━━━━━ RAW DATA
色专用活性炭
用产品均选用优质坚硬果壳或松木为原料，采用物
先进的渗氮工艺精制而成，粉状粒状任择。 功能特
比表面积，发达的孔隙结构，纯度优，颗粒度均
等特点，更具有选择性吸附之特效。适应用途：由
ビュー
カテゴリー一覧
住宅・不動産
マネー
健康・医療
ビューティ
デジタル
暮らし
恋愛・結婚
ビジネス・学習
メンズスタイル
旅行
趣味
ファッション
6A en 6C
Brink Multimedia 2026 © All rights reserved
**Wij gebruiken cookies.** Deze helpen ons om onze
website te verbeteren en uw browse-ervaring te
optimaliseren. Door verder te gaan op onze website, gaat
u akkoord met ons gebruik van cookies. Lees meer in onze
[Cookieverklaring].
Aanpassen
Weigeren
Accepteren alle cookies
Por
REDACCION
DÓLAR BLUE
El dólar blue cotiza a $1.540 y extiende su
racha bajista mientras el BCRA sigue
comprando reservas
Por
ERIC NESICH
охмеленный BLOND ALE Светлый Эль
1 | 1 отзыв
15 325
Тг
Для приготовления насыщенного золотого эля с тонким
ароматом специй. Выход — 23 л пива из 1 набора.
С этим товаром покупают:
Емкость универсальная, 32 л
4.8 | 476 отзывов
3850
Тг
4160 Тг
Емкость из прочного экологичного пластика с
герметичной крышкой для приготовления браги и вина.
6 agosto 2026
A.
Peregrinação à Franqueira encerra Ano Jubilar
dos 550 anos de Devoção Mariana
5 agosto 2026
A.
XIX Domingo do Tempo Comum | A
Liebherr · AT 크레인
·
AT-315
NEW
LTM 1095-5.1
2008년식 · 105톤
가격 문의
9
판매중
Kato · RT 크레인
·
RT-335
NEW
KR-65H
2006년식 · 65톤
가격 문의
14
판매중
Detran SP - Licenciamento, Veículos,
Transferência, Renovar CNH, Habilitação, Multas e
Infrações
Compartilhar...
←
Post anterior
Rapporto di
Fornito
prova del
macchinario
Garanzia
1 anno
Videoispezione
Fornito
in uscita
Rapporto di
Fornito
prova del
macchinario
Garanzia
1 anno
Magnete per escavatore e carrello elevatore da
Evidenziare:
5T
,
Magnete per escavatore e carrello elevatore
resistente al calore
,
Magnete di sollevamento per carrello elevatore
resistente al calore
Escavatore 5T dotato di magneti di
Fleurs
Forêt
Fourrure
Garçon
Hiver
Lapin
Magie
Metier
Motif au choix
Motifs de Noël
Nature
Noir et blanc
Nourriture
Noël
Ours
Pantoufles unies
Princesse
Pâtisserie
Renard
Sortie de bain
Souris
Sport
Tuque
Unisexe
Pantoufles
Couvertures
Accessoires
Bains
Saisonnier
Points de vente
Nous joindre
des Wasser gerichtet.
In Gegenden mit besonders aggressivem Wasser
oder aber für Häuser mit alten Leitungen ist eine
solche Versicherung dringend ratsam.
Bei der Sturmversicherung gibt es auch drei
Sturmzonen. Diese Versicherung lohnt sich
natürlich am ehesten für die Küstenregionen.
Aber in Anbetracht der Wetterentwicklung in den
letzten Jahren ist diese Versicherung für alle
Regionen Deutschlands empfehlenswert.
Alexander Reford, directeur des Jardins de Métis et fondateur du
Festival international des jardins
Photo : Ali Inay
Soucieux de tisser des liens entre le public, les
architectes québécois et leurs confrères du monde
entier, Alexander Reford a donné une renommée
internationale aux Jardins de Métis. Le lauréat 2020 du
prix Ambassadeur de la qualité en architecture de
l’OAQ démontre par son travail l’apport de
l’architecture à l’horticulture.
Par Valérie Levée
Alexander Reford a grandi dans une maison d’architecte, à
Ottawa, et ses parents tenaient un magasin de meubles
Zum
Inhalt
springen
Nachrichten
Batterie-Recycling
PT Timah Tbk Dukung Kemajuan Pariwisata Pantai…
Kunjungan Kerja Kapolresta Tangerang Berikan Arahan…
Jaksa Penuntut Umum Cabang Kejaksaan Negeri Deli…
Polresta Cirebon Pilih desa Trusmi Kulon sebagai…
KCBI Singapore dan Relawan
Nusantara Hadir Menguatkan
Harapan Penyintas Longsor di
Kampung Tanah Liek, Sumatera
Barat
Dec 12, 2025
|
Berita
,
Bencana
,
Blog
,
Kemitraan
━━━━━━━━━━
> **AIM OF THE TASK**
The full data, transcribed without change, is the expected answer.

> **YOUR RESPONSE**
色专用活性炭
用产品均选用优质坚硬果壳或松木为原料，采用物
先进的渗氮工艺精制而成，粉状粒状任择。 功能特
比表面积，发达的孔隙结构，纯度优，颗粒度均
等特点，更具有选择性吸附之特效。适应用途：由
ビュー
カテゴリー一覧
住宅・不動産
マネー
健康・医療
ビューティ
デジタル
暮らし
恋愛・結婚
ビジネス・学習
メンズスタイル
旅行
趣味
ファッション
6A en 6C
Brink Multimedia 2026 © All rights reserved
**Wij gebruiken cookies.** Deze helpen ons om onze
website te verbeteren en uw browse-ervaring te
optimaliseren. Door verder te gaan op onze website, gaat
u akkoord met ons gebruik van cookies. Lees meer in onze
[Cookieverklaring].
Aanpassen
Weigeren
Accepteren alle cookies
Por
REDACCION
DÓLAR BLUE
El dólar blue cotiza a $1.540 y extiende su
racha bajista mientras el BCRA sigue
comprando reservas
Por
ERIC NESICH
охмеленный BLOND ALE Светлый Эль
1 | 1 отзыв
15 325
Тг
Для приготовления насыщенного золотого эля с тонким
ароматом специй. Выход — 23 л пива из 1 набора.
С этим товаром покупают:
Емкость универсальная, 32 л
4.8 | 476 отзывов
3850
Тг
4160 Тг
Емкость из прочного экологичного пластика с
герметичной крышкой для приготовления браги и вина.
6 agosto 2026
A.
Peregrinação à Franqueira encerra Ano Jubilar
dos 550 anos de Devoção Mariana
5 agosto 2026
A.
XIX Domingo do Tempo Comum | A
Liebherr · AT 크레인
·
AT-315
NEW
LTM 1095-5.1
2008년식 · 105톤
가격 문의
9
판매중
Kato · RT 크레인
·
RT-335
NEW
KR-65H
2006년식 · 65톤
가격 문의
14
판매중
Detran SP - Licenciamento, Veículos,
Transferência, Renovar CNH, Habilitação, Multas e
Infrações
Compartilhar...
←
Post anterior
Rapporto di
Fornito
prova del
macchinario
Garanzia
1 anno
Videoispezione
Fornito
in uscita
Rapporto di
Fornito
prova del
macchinario
Garanzia
1 anno
Magnete per escavatore e carrello elevatore da
Evidenziare:
5T
,
Magnete per escavatore e carrello elevatore
resistente al calore
,
Magnete di sollevamento per carrello elevatore
resistente al calore
Escavatore 5T dotato di magneti di
Fleurs
Forêt
Fourrure
Garçon
Hiver
Lapin
Magie
Metier
Motif au choix
Motifs de Noël
Nature
Noir et blanc
Nourriture
Noël
Ours
Pantoufles unies
Princesse
Pâtisserie
Renard
Sortie de bain
Souris
Sport
Tuque
Unisexe
Pantoufles
Couvertures
Accessoires
Bains
Saisonnier
Points de vente
Nous joindre
des Wasser gerichtet.
In Gegenden mit besonders aggressivem Wasser
oder aber für Häuser mit alten Leitungen ist eine
solche Versicherung dringend ratsam.
Bei der Sturmversicherung gibt es auch drei
Sturmzonen. Diese Versicherung lohnt sich
natürlich am ehesten für die Küstenregionen.
Aber in Anbetracht der Wetterentwicklung in den
letzten Jahren ist diese Versicherung für alle
Regionen Deutschlands empfehlenswert.
Alexander Reford, directeur des Jardins de Métis et fondateur du
Festival international des jardins
Photo : Ali Inay
Soucieux de tisser des liens entre le public, les
architectes québécois et leurs confrères du monde
entier, Alexander Reford a donné une renommée
internationale aux Jardins de Métis. Le lauréat 2020 du
prix Ambassadeur de la qualité en architecture de
l’OAQ démontre par son travail l’apport de
l’architecture à l’horticulture.
Par Valérie Levée
Alexander Reford a grandi dans une maison d’architecte, à
Ottawa, et ses parents tenaient un magasin de meubles
Zum
Inhalt
springen
Nachrichten
Batterie-Recycling
PT Timah Tbk Dukung Kemajuan Pariwisata Pantai…
Kunjungan Kerja Kapolresta Tangerang Berikan Arahan…
Jaksa Penuntut Umum Cabang Kejaksaan Negeri Deli…
Polresta Cirebon Pilih desa Trusmi Kulon sebagai…
KCBI Singapore dan Relawan
Nusantara Hadir Menguatkan
Harapan Penyintas Longsor di
Kampung Tanah Liek, Sumatera
Barat
Dec 12, 2025
|
Berita
,
Bencana
,
Blog
,
Kemitraan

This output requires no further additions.